PA 341 begins at an intersection with PA 230 in Londonderry Township, Dauphin County, where PA 341 Truck heads east along PA 230. From this intersection, the route heads northeast along two-lane undivided Colebrook Road, running through rural residential areas before it comes to a bridge under the PA 283 freeway. The road curves east and passes through wooded land with a few homes. PA 341 intersects Toll House Road, which heads south to an interchange with PA 283, and runs east-northeast into agricultural areas with some trees and homes. The route comes to a bridge over the Pennsylvania Turnpike (Interstate 76) and continues through rural land as it enters Conewago Township. The road turns east and runs through a mix of farmland and woodland with a few homes. PA 341 passes through the community of Deodate before it intersects PA 743, at which point PA 341 Truck returns to the route. The route heads northeast into farmland with some trees and residences past this intersection.

PA 341 enters South Londonderry Township in Lebanon County, continuing east through rural areas with some homes.
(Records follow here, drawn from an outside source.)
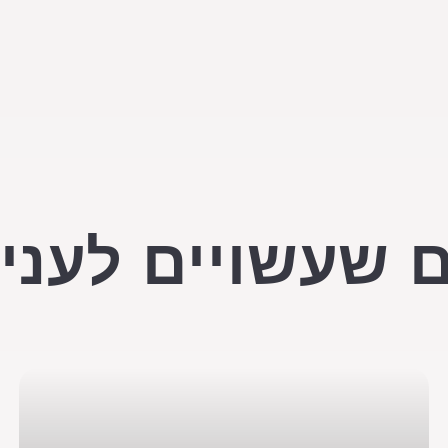
 שעשויים לעניי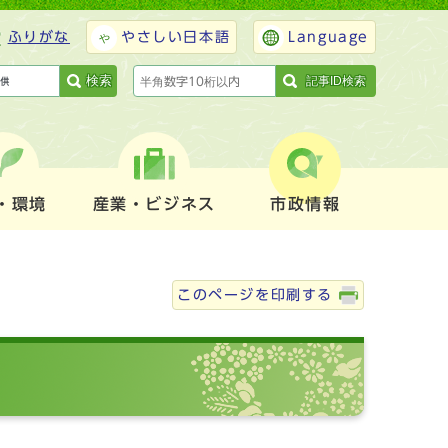
ふりがな
やさしい日本語
Language
検索
記事ID検索
・環境
産業・ビジネス
市政情報
このページを印刷する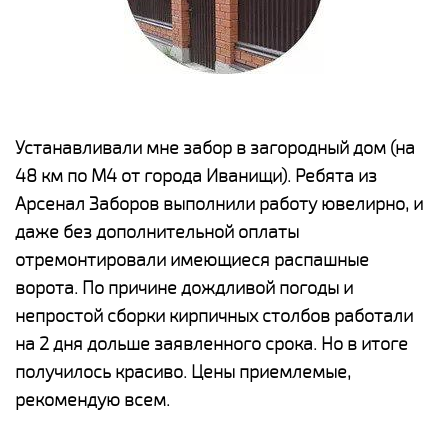
е
Устанавливали мне забор в загородный дом (на
Н
48 км по М4 от города Иванищи). Ребята из
р
Арсенал Заборов выполнили работу ювелирно, и
К
даже без дополнительной оплаты
(
у
отремонтировали имеющиеся распашные
с
и,
ворота. По причине дождливой погоды и
н
а
непростой сборки кирпичных столбов работали
с
ги
на 2 дня дольше заявленного срока. Но в итоге
п
получилось красиво. Цены приемлемые,
о
а
рекомендую всем.
н
го
в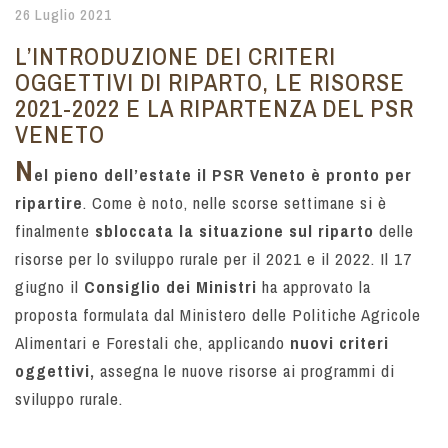
26 Luglio 2021
L’INTRODUZIONE DEI CRITERI
OGGETTIVI DI RIPARTO, LE RISORSE
2021-2022 E LA RIPARTENZA DEL PSR
VENETO
N
el pieno dell’estate il PSR Veneto è pronto per
ripartire
. Come è noto, nelle scorse settimane si è
finalmente
sbloccata la situazione sul riparto
delle
risorse per lo sviluppo rurale per il 2021 e il 2022. Il 17
giugno il
Consiglio dei Ministri
ha approvato la
proposta formulata dal Ministero delle Politiche Agricole
Alimentari e Forestali che, applicando
nuovi criteri
oggettivi,
assegna
le nuove risorse ai programmi di
sviluppo rurale.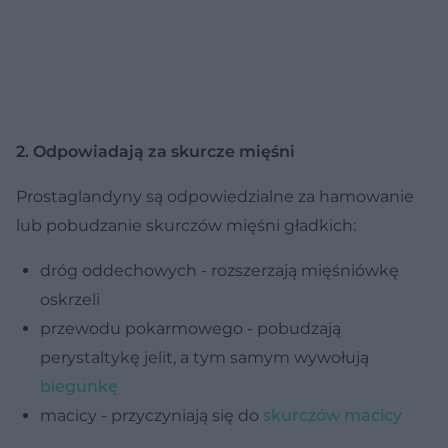
2. Odpowiadają za skurcze mięśni
Prostaglandyny są odpowiedzialne za hamowanie
lub pobudzanie skurczów mięśni gładkich:
dróg oddechowych - rozszerzają mięśniówkę
oskrzeli
przewodu pokarmowego - pobudzają
perystaltykę jelit, a tym samym wywołują
biegunkę
macicy - przyczyniają się do
skurczów macicy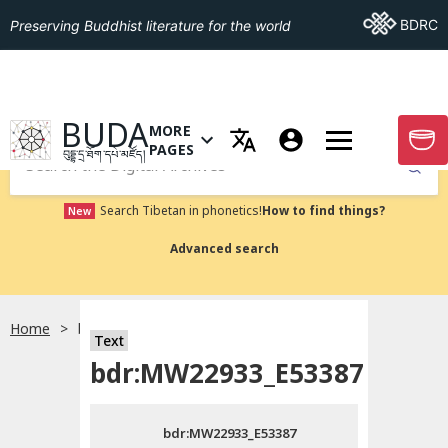
Go To BDRC
BDRC
Preserving Buddhist literature for the world
GO TO HOMEPAGE
BUDA
MORE
GO T
OPEN MENU OF MORE PAGES
PAGES
བུདྡྷ་དྲ་ཐོག་དཔེ་མཛོད།
Submit
Search Tibetan in phonetics!
How to find things?
New
Advanced search
Home
bdr:MW22933_E53387
སྐད་ཡིག་འདེམ།
Text
bdr:MW22933_E53387
བོད་ཡིག
bdr:MW22933_E53387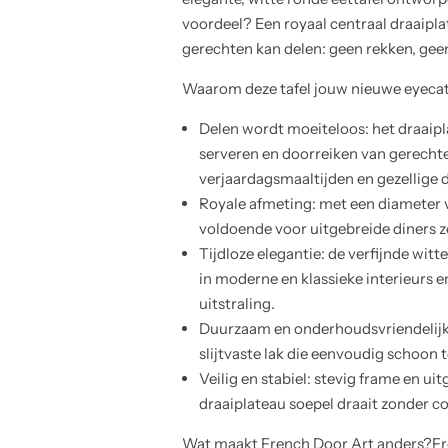
voordeel? Een royaal centraal draaipl
gerechten kan delen: geen rekken, ge
Waarom deze tafel jouw nieuwe eyeca
Delen wordt moeiteloos: het draaip
serveren en doorreiken van gerechte
verjaardagsmaaltijden en gezellige 
Royale afmeting: met een diameter v
voldoende voor uitgebreide diners z
Tijdloze elegantie: de verfijnde wit
in moderne en klassieke interieurs e
uitstraling.
Duurzaam en onderhoudsvriendelij
slijtvaste lak die eenvoudig schoon
Veilig en stabiel: stevig frame en u
draaiplateau soepel draait zonder con
Wat maakt French Door Art anders?Fre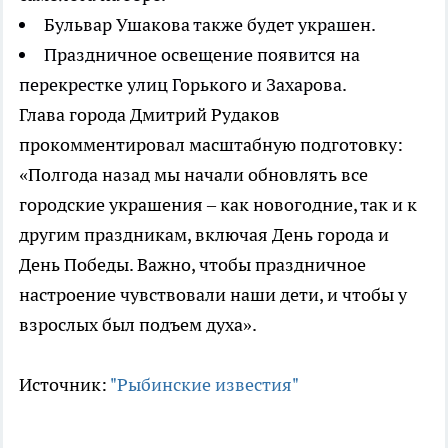
Бульвар Ушакова также будет украшен.
Праздничное освещение появится на
перекрестке улиц Горького и Захарова.
Глава города Дмитрий Рудаков
прокомментировал масштабную подготовку:
«Полгода назад мы начали обновлять все
городские украшения – как новогодние, так и к
другим праздникам, включая День города и
День Победы. Важно, чтобы праздничное
настроение чувствовали наши дети, и чтобы у
взрослых был подъем духа».
Источник:
"Рыбинские известия"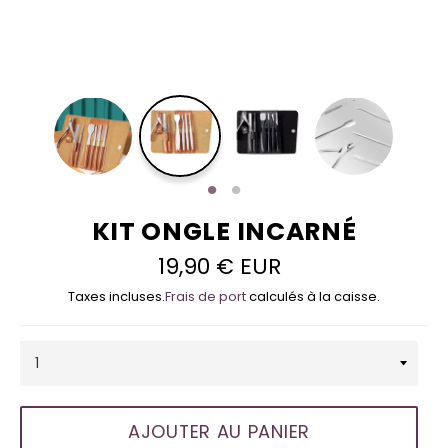
KIT ONGLE INCARNÉ
19,90 € EUR
Prix
régulier
Taxes incluses.
Frais de port
calculés à la caisse.
AJOUTER AU PANIER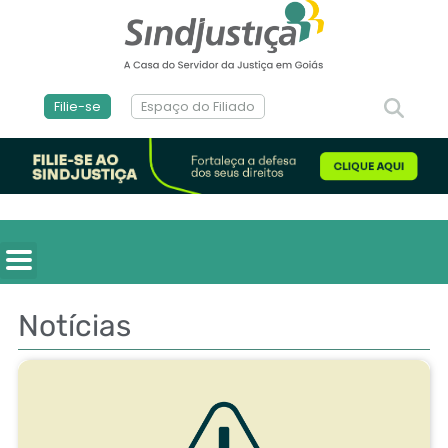
Filie-se
Espaço do Filiado
Notícias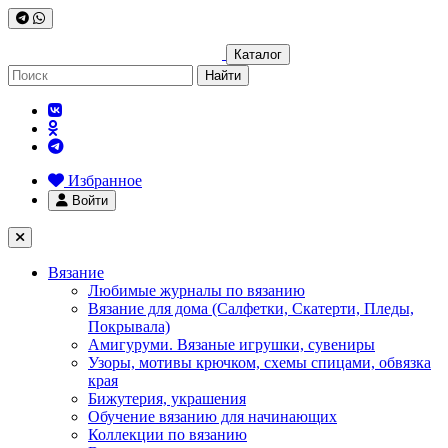
Каталог
Найти
Избранное
Войти
Вязание
Любимые журналы по вязанию
Вязание для дома (Салфетки, Скатерти, Пледы,
Покрывала)
Амигуруми. Вязаные игрушки, сувениры
Узоры, мотивы крючком, схемы спицами, обвязка
края
Бижутерия, украшения
Обучение вязанию для начинающих
Коллекции по вязанию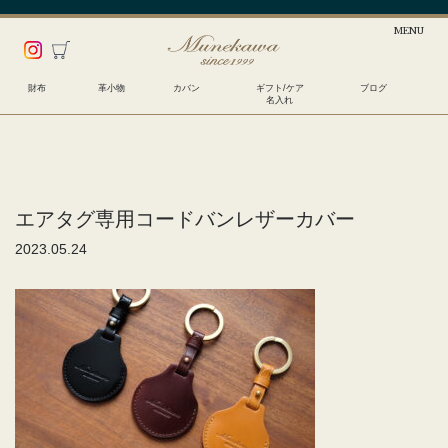
財布
革小物
カバン
ギフト/ケア
ブログ
名入れ
エアタグ専用コードバンレザーカバー
2023.05.24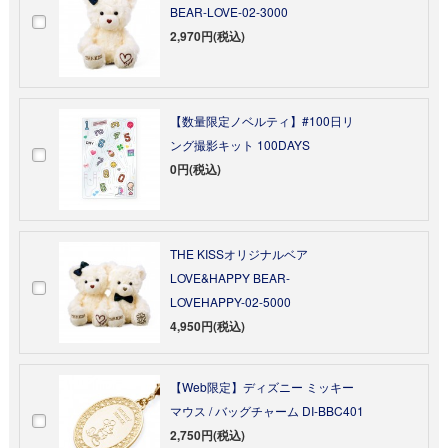
BEAR-LOVE-02-3000
2,970円(税込)
【数量限定ノベルティ】#100日リ
ング撮影キット 100DAYS
0円(税込)
THE KISSオリジナルベア
LOVE&HAPPY BEAR-
LOVEHAPPY-02-5000
4,950円(税込)
【Web限定】ディズニー ミッキー
マウス / バッグチャーム DI-BBC401
2,750円(税込)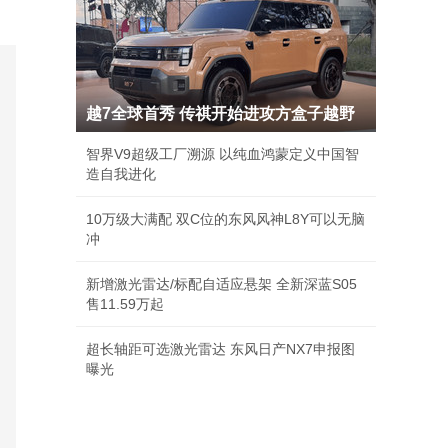
越7全球首秀 传祺开始进攻方盒子越野
智界V9超级工厂溯源 以纯血鸿蒙定义中国智
造自我进化
10万级大满配 双C位的东风风神L8Y可以无脑
冲
新增激光雷达/标配自适应悬架 全新深蓝S05
售11.59万起
超长轴距可选激光雷达 东风日产NX7申报图
曝光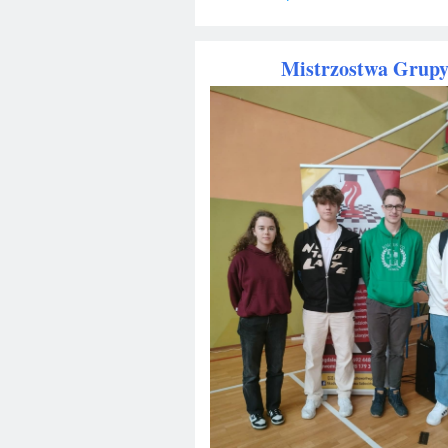
Mistrzostwa Grupy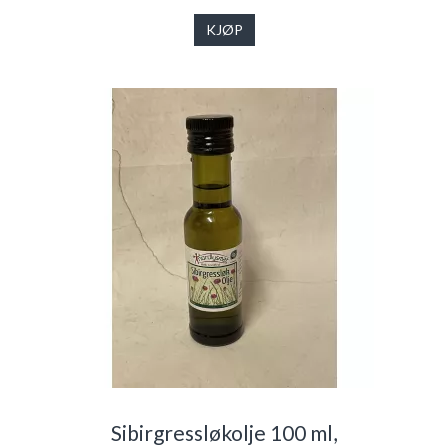
KJØP
Sibirgressløkolje 100 ml,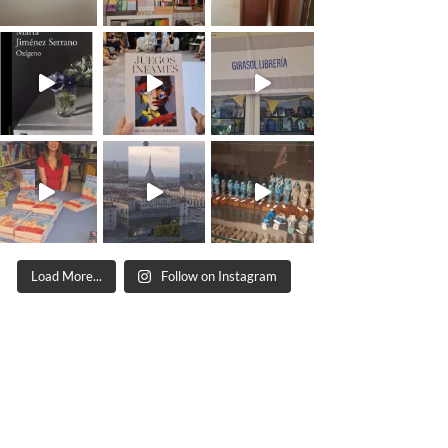
Load More...
Follow on Instagram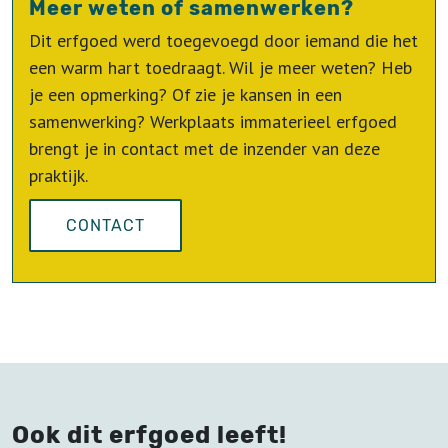
Meer weten of samenwerken?
Dit erfgoed werd toegevoegd door iemand die het
een warm hart toedraagt. Wil je meer weten? Heb
je een opmerking? Of zie je kansen in een
samenwerking? Werkplaats immaterieel erfgoed
brengt je in contact met de inzender van deze
praktijk.
CONTACT
Ook dit erfgoed leeft!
In the community of Upper Lawn, the route turns northeast to remain along Colebrook Road and runs through agricultural land with some woods. PA 341 turns southeast and comes to its eastern terminus at an intersection with PA 241.

==History==
When Pennsylvania first legislated routes in 1911, what is now PA 341 was not given a legislative number. PA 341 was designated by 1930 to run from US 230 (now PA 230) east of Middletown east to PA 241 near Colebrook along its current alignment. At this time, the route was paved for a short distance east of US 230 and in the Deodate area while remainder was unpaved. The entire length of the route was paved in the 1930s. Also, the route was realigned to head southeast along Lawn Road to end at PA 241 in Lawn. PA 341 was realigned back to its current eastern terminus in the 1940s.

==Major intersections==

| County | Location | mi | km | Destinations | Notes |
| Dauphin | Londonderry Township | 0.000 | 0.000 | PA 230 / PA 341 Truck east (Harrisburg Pike) – Lancaster, Middletown, Harrisburg | Western terminus |
| Conewago Township | 5.088 | 8.188 | PA 743 / PA 341 Truck ends (Elizabethtown Road) – Hershey, Elizabethtown |  |
| Lebanon | South Londonderry Township | 10.694 | 17.210 | PA 241 (Elizabethtown Road) – Mt. Gretna, Lebanon, Elizabethtown | Eastern terminus |
1.000 mi = 1.609 km; 1.000 km = 0.621 mi

==PA 341 Truck==

Pennsylvania Route 341 Truck is an eastbound truck route of PA 341 between PA 230 in Londonderry Township and PA 743 in Conewago Township, where trucks with three or more axles are prohibited. The truck route heads east from the western terminus of PA 341 on PA 230 for a short distance. PA 341 Truck turns north onto Toll House Road and reaches an interchange with the PA 283 freeway. From here, the route follows PA 283 east through Conewago Township to the next exit with PA 743 in Mount Joy Township, Lancaster County. The truck route heads north on PA 743, entering Conewago Township in Dauphin County, before returning to PA 341 near the village of Deodate.